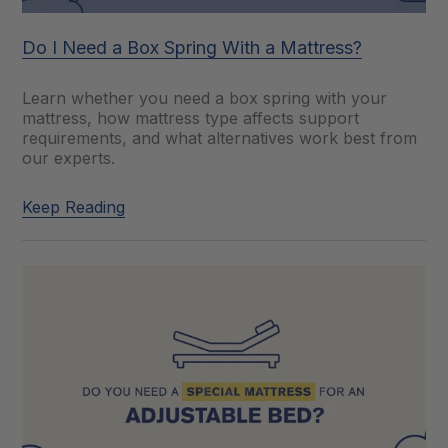
Do I Need a Box Spring With a Mattress?
Learn whether you need a box spring with your
mattress, how mattress type affects support
requirements, and what alternatives work best from
our experts.
Keep Reading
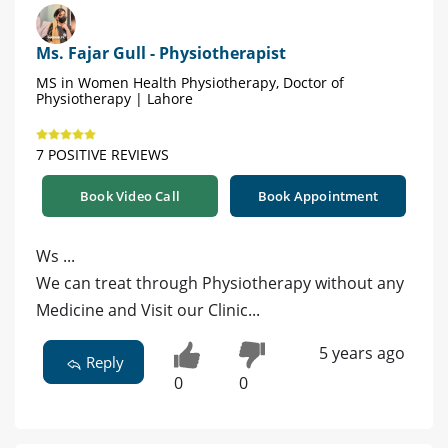
Ms. Fajar Gull - Physiotherapist
MS in Women Health Physiotherapy, Doctor of
Physiotherapy | Lahore
7 POSITIVE REVIEWS
Book Video Call
Book Appointment
Ws ...
We can treat through Physiotherapy without any
Medicine and Visit our Clinic...
5 years ago
Reply
0
0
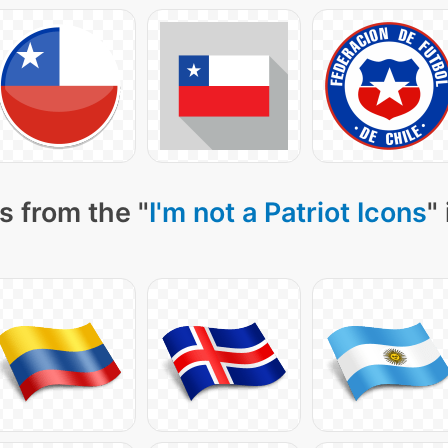
s from the "
I'm not a Patriot Icons
"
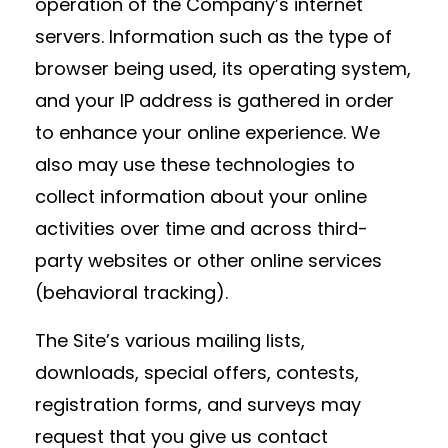
operation of the Company’s internet
servers. Information such as the type of
browser being used, its operating system,
and your IP address is gathered in order
to enhance your online experience. We
also may use these technologies to
collect information about your online
activities over time and across third-
party websites or other online services
(behavioral tracking).
The Site’s various mailing lists,
downloads, special offers, contests,
registration forms, and surveys may
request that you give us contact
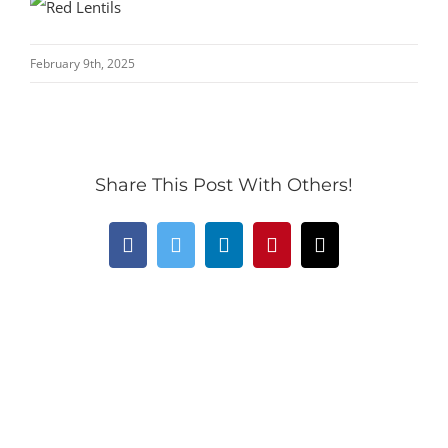
February 9th, 2025
Share This Post With Others!
Facebook
Twitter
LinkedIn
Pinterest
Email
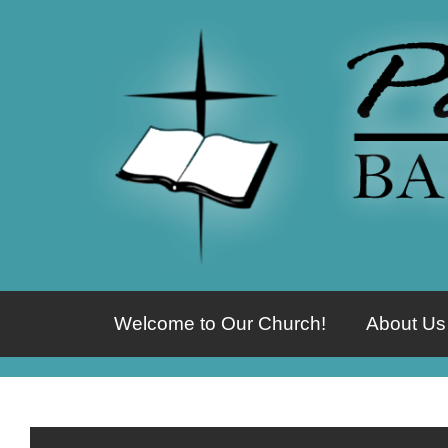
Welcome to Our Church!
About Us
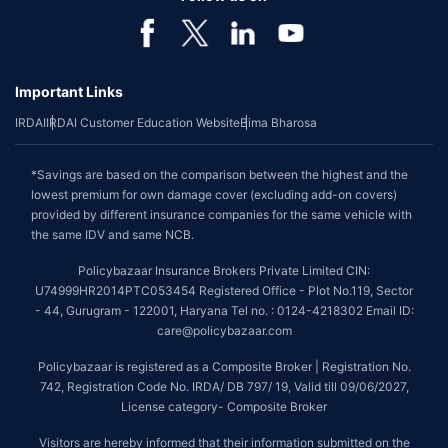
Important Links
IRDAI
IRDAI Customer Education Website
Bima Bharosa
*Savings are based on the comparison between the highest and the
lowest premium for own damage cover (excluding add-on covers)
provided by different insurance companies for the same vehicle with
the same IDV and same NCB.
Policybazaar Insurance Brokers Private Limited CIN:
U74999HR2014PTC053454 Registered Office - Plot No.119, Sector
- 44, Gurugram - 122001, Haryana Tel no. : 0124-4218302 Email ID:
care@policybazaar.com
Policybazaar is registered as a Composite Broker | Registration No.
742, Registration Code No. IRDA/ DB 797/ 19, Valid till 09/06/2027,
License category- Composite Broker
Visitors are hereby informed that their information submitted on the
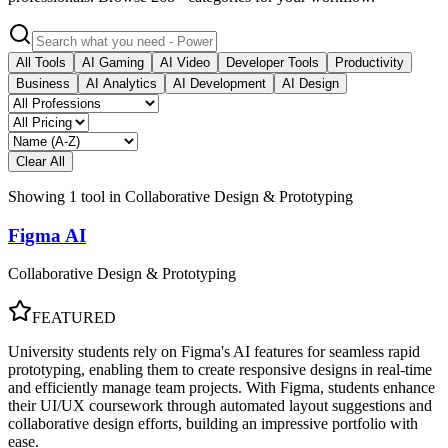
All Tools
AI Gaming
AI Video
Developer Tools
Productivity
Business
AI Analytics
AI Development
AI Design
Clear All
Showing
1
tool
in
Collaborative Design & Prototyping
Figma AI
Collaborative Design & Prototyping
FEATURED
University students rely on Figma's AI features for seamless rapid
prototyping, enabling them to create responsive designs in real-time
and efficiently manage team projects. With Figma, students enhance
their UI/UX coursework through automated layout suggestions and
collaborative design efforts, building an impressive portfolio with
ease.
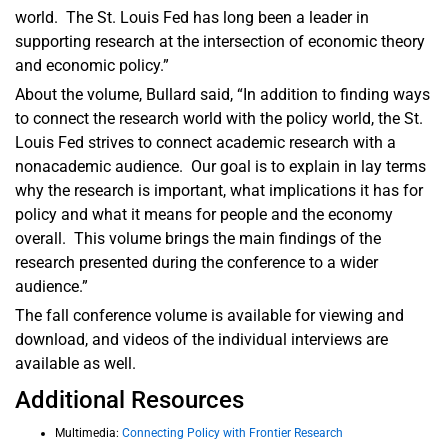
world. The St. Louis Fed has long been a leader in
supporting research at the intersection of economic theory
and economic policy.”
About the volume, Bullard said, “In addition to finding ways
to connect the research world with the policy world, the St.
Louis Fed strives to connect academic research with a
nonacademic audience. Our goal is to explain in lay terms
why the research is important, what implications it has for
policy and what it means for people and the economy
overall. This volume brings the main findings of the
research presented during the conference to a wider
audience.”
The fall conference volume is available for viewing and
download, and videos of the individual interviews are
available as well.
Additional Resources
Multimedia:
Connecting Policy with Frontier Research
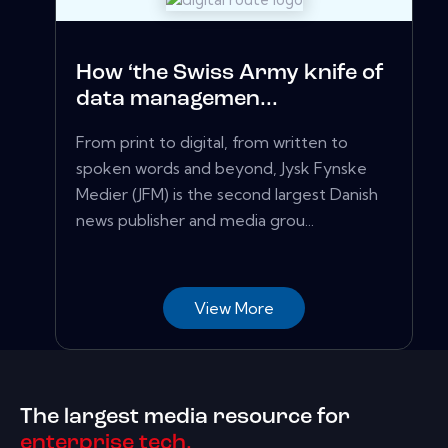
How ‘the Swiss Army knife of
data managemen...
From print to digital, from written to
spoken words and beyond, Jysk Fynske
Medier (JFM) is the second largest Danish
news publisher and media grou...
View More
The largest media resource for
enterprise tech.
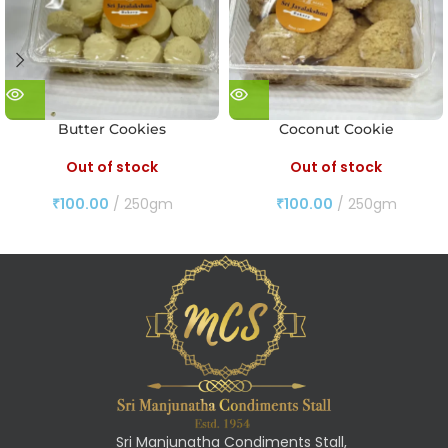
Butter Cookies
Coconut Cookie
Out of stock
Out of stock
₹
100.00
250gm
₹
100.00
250gm
Sri Manjunatha Condiments Stall,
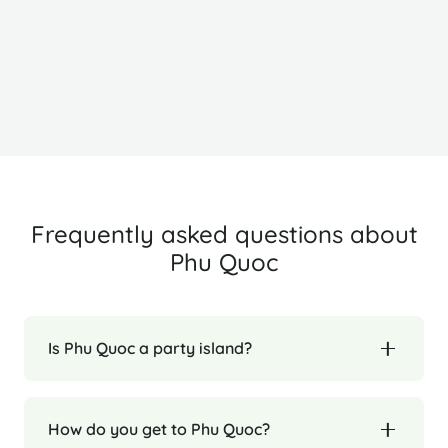
Ha Long Bay
H
Frequently asked questions about
Phu Quoc
Is Phu Quoc a party island?
How do you get to Phu Quoc?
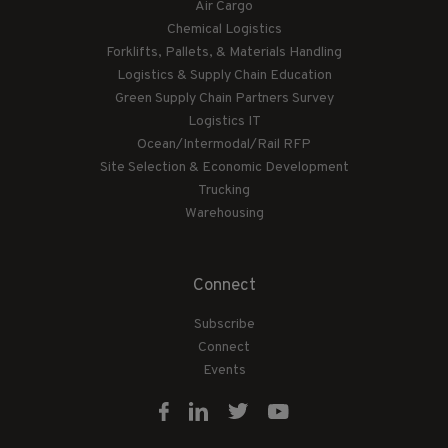
Air Cargo
Chemical Logistics
Forklifts, Pallets, & Materials Handling
Logistics & Supply Chain Education
Green Supply Chain Partners Survey
Logistics IT
Ocean/Intermodal/Rail RFP
Site Selection & Economic Development
Trucking
Warehousing
Connect
Subscribe
Connect
Events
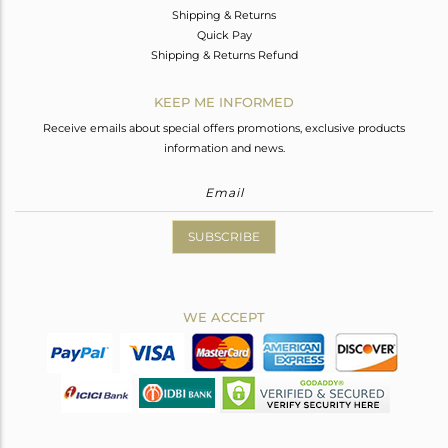
Shipping & Returns
Quick Pay
Shipping & Returns Refund
KEEP ME INFORMED
Receive emails about special offers promotions, exclusive products
information and news.
SUBSCRIBE
WE ACCEPT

★ ★ ★ ★ ★ ★ ★

Would you report every line of the entries above containing the word "Composite"?

- [ANSWER SPACE]:
Policybazaar is registered as a Composite Broker | Registration No.
License category- Composite Broker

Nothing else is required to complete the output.